While covering the changes of China in the past four years, I may have missed the things that remain unchanged internally. But now I feel that one cannot understand modern China accurately without seeing the unchanging things.

Anyone can see and feel changes that are apparent on the surface. When I was first posted in Beijing in 2012, so much had changed from the previous decade. The streets were filled with traffic, and the single-story houses called pingfang had been replaced by high-rise apartments and skyscrapers. China emerged as the second-largest economy in the world and was competing for global hegemony with the United States. The world spotted these external changes and tried to interpret China.

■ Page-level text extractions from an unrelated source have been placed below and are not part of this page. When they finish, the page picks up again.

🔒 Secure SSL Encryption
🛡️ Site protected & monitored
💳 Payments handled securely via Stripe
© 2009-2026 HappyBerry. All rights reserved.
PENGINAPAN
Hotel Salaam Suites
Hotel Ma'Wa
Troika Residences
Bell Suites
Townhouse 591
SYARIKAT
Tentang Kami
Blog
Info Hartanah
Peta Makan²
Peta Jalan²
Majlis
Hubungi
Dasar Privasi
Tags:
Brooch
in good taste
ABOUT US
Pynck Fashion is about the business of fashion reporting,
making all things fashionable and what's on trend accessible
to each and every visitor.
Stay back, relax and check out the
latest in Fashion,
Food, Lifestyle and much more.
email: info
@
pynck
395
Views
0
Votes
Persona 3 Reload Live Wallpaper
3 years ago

However, there are eternal values underneath the changes. Last year, a high-level Chinese official called me at noon and suggested a dinner out with spouses at 6 p.m. I cancelled a prior engagement and agreed to meet him. But he appeared by himself, without making excuses or giving explanations. He nonchalantly asked me about how Korean media responded to Xi Jinping’s reforms. Later, I asked a Chinese professor about this incident, and he said the bureaucrats were not accustomed to etiquette.

What about the diplomats who are supposed to have international manners? Korean and Japanese diplomats say their Chinese counterparts would call them at 2 a.m. with urgent businesses, but when the Korean and Japanese officials need to speak with them, they would not answer or call back. By comparison, American diplomats are always accessible and available by phone, and other diplomats can meet with them freely by appointment. Despite Xi’s reforms, China’s bureaucracy and Sino-centrism always comes first.

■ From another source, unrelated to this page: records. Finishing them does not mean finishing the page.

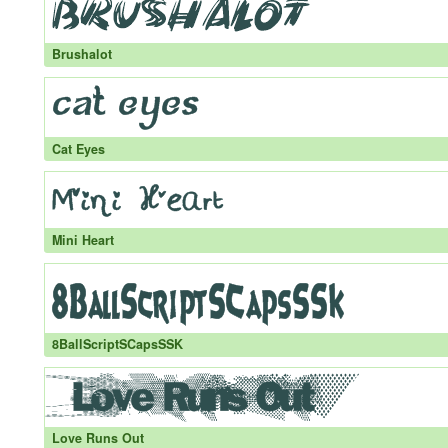
Brushalot
Cat Eyes
Mini Heart
8BallScriptSCapsSSK
Love Runs Out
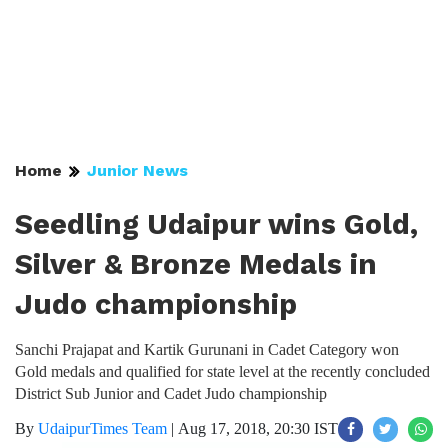
Home
Junior News
Seedling Udaipur wins Gold,
Silver & Bronze Medals in
Judo championship
Sanchi Prajapat and Kartik Gurunani in Cadet Category won
Gold medals and qualified for state level at the recently concluded
District Sub Junior and Cadet Judo championship
By
UdaipurTimes Team
|
Aug 17, 2018, 20:30 IST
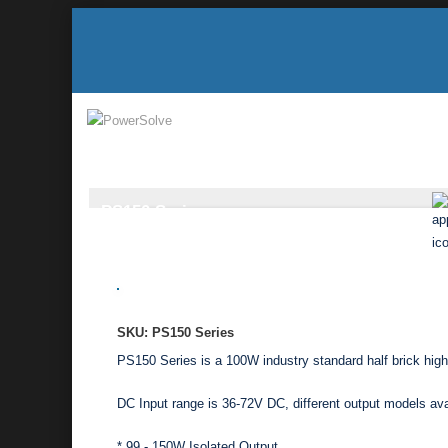
PS150 Series
SKU: PS150 Series
PS150 Series is a 100W industry standard half brick hi
DC Input range is 36-72V DC, different output models av
* 99 - 150W Isolated Output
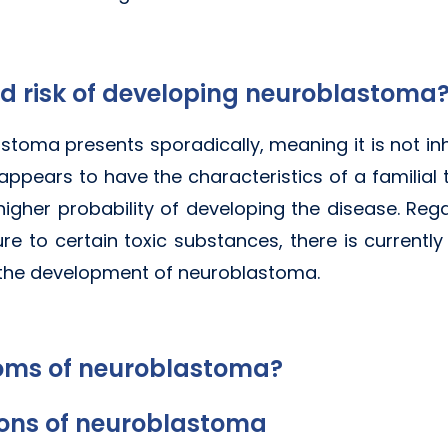
d risk of developing neuroblastoma
stoma presents sporadically, meaning it is not inh
appears to have the characteristics of a familial
 higher probability of developing the disease. Re
ure to certain toxic substances, there is currentl
 the development of neuroblastoma.
oms of neuroblastoma?
ions of neuroblastoma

The emphasis on macroscopic values over microscopic elements hasn’t changed. China is still weak on details. A lavish, gigantic building is often accompanied by inefficient internal space utilization. At a specialist panel meeting before the Central Economic Work Conference on Friday, Chinese Premier Li Keqiang got furious and asked why China cannot make a pen that works properly. China produces 38 billion pens a year, occupying 80 percent of the global market, but 90 percent of the ink is imported from Japan and other countries.

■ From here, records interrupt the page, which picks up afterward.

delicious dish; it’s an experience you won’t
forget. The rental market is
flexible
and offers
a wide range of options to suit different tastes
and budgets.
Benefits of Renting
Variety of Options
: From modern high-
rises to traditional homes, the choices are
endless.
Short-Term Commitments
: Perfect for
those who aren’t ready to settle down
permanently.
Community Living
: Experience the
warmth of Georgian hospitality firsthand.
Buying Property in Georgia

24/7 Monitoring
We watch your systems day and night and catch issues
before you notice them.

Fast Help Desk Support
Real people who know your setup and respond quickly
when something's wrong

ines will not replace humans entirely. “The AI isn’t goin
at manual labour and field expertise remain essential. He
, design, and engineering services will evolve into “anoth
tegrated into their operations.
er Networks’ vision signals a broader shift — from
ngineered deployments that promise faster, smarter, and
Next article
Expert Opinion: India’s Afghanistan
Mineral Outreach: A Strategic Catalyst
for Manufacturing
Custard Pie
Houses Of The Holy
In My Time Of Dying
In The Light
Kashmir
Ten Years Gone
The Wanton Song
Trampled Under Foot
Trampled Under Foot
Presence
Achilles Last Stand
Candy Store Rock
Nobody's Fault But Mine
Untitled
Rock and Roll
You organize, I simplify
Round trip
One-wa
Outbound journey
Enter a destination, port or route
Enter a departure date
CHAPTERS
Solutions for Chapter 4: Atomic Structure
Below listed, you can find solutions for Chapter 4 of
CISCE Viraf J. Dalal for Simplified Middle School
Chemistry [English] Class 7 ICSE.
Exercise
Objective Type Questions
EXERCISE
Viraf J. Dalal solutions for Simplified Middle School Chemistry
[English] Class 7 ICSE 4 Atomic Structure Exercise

China’s foreign policy may see certain modifications but won’t see major changes. The main priority is stability. Especially toward the Korean Peninsula, Beijing adheres to the three principles of peace, denuclearization and resolution through talks. We should not expect China to play a role in urging North Korea to change and contribute to unification. Maintaining the status quo on the Korean Peninsula is in China’s national interests. In order to avoid trial and errors in dealing with China, we should pay attention to what remains unchanged.

The author is the Beijing bureau chief of the JoongAng Ilbo.